Yunnan Arts University
- Motto: 务实、求新、尚美
- Motto in English: Pragmatism, Innovation, and Aesthetic Pursuit
- Type: Public
- Established: 1959; 67 years ago
- Academic affiliations: China-ASEAN Art Universities Alliance, China-Russia Art Universities Alliance, China-CEEC Dance Culture and Arts Alliance, China Higher Drama Education Alliance, China Stage Art Education Alliance, Chinese Government Scholarship Recipient Institution for International Students, National Cultural Quality Education Base for University Students, and Accredited Social Art Level Evaluation Institution.
- Location: Kunming, Yunnan, China
- Campus: 62 hectares (150 acres); Urban;
- Website: www.ynart.edu.cn

= Yunnan Arts University =

University in Kunming, China

Yunnan Arts University (YAU; 云南艺术学院; 云艺) is a provincial public higher education institution for the arts located in Kunming, Yunnan, China. It is approved by the Ministry of Education of the People's Republic of China and administered by the Yunnan Provincial People's Government. The university is one of the eight comprehensive higher art institutions in China.

== History ==
The history of Yunnan Arts University (YAU) can be traced back to 1938, originating from the Normal College and the Department of Cultural Affairs of the National Southwest Associated University. The main foundation of the university was established in 1959 as Yunnan Arts University. In 1963, Yunnan Arts University was dissolved, and its departments were incorporated into the Faculty of Arts at Kunming Normal College. In 1980, Yunnan Arts University regained its independence from Kunming Normal College, becoming an autonomous higher education institution.

== Scale ==
Yunnan Arts University (YAU) operates two campuses, Chenggong and Mayuan, with a combined area of over 930 mu (approximately 62.03 hectares). The university consists of 12 academic units and one affiliated arts school. It accommodates nearly 10,000 full-time students and has a faculty and staff body of 877 members. The total area of teaching and administrative facilities amounts to 258900 m2. The university library holds 1.0206 million printed books and 508,500 electronic journals.

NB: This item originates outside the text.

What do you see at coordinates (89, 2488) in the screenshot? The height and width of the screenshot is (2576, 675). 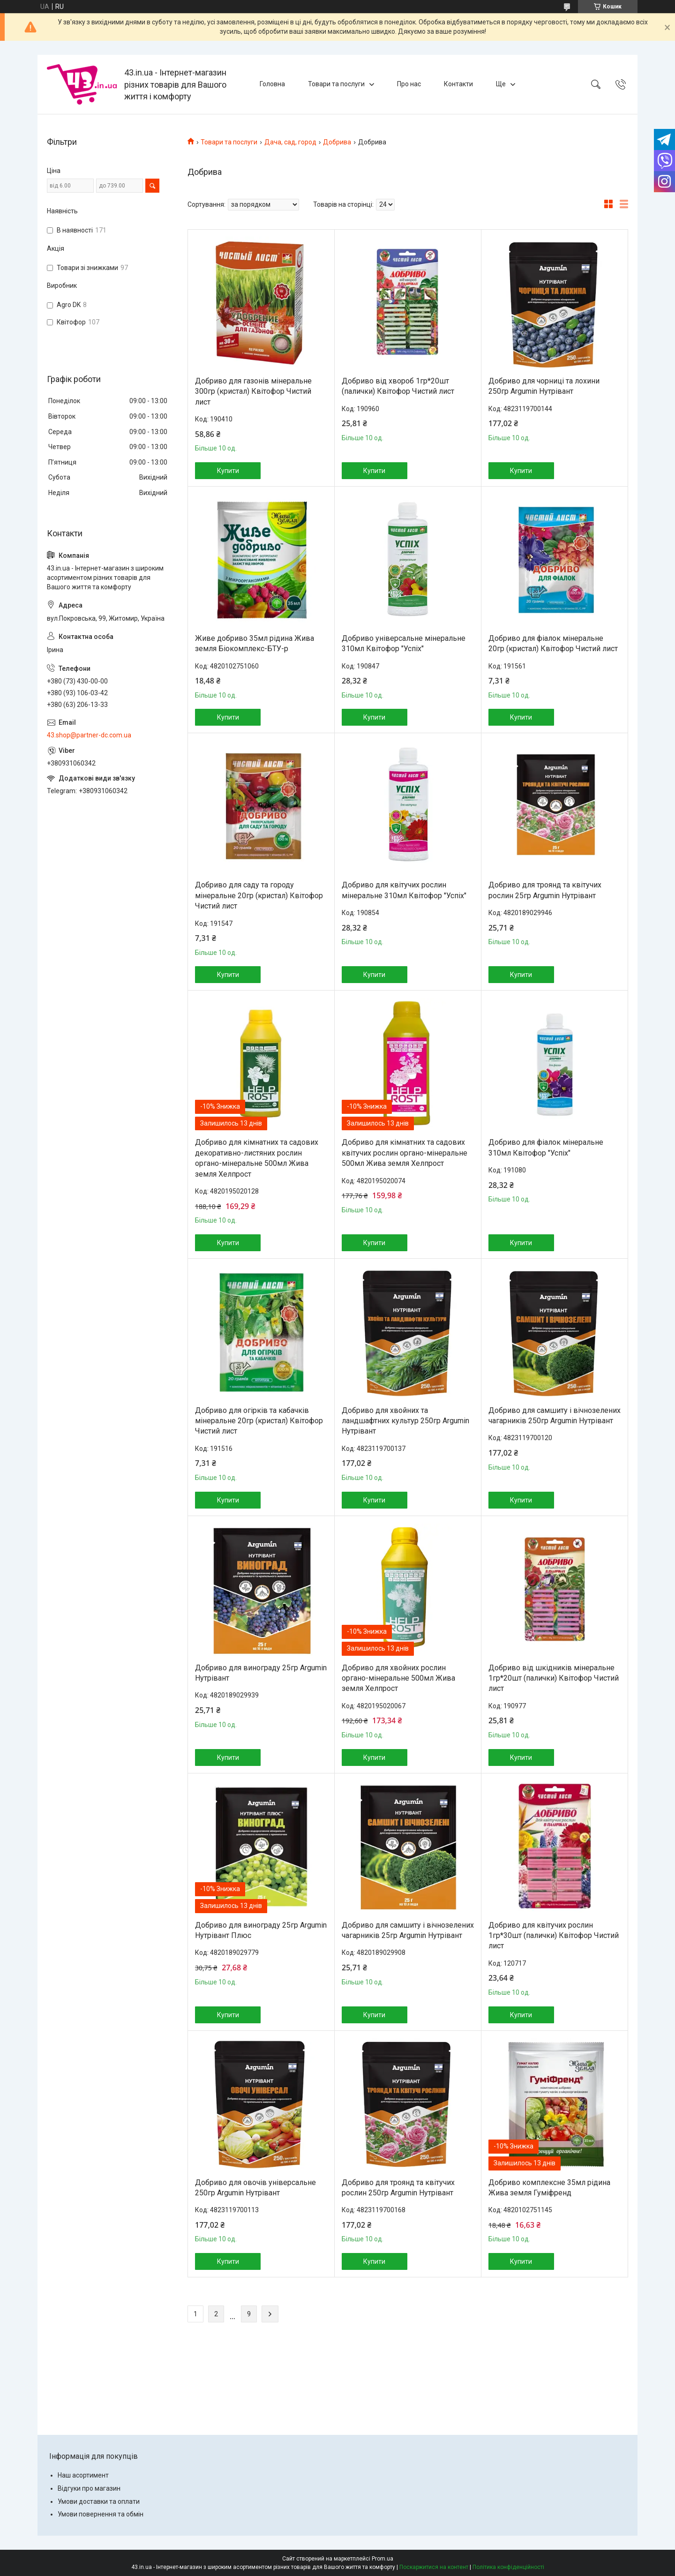 I see `Відгуки про магазин` at bounding box center [89, 2488].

== Academic Departments ==
Source:

=== Teaching Units ===

- School of Music
- School of Fine Arts
- School of Design
- School of Drama
- School of Dance
- School of Film and Television
- School of Arts Management
- College of Vocational and Continuing Education
- School of Marxism
- Department of General Education
- Department of Physical Education
- Institute of Ethnic Arts
- School of Aesthetic Education
- International College
- School of Modern Industries
- Affiliated Arts School

=== Auxiliary Teaching and Research Institutions ===

- Development Research Center
- Journal Editorial Office
- Library
- Archives
- Arts Practice Center
- Teaching Evaluation and Quality Assurance Center
- University History Museum and Ethnic Arts Museum

== Academic Disciplines ==

- Two primary disciplines: Arts and Design
- Five professional categories: Music, Dance, Drama and Film, Fine Arts and Calligraphy, and Design

== Ranking and Reputation ==
Yunnan Arts University (YAU) is one of the 30 independently established art universities in China and is among the eight comprehensive higher art institutions in the country.

According to the 2024 Best Chinese Majors Ranking (BCMR) by Shanghai Ranking, YAU’s programmes in Drama Studies, Dance Performance, and Intangible Cultural Heritage Protection are ranked third nationally.

In terms of research, YAU currently undertakes three major projects funded by the National Social Science Foundation of China and has been awarded 12 projects under the National Social Science Foundation for Arts, ranking second nationwide among higher education institutions.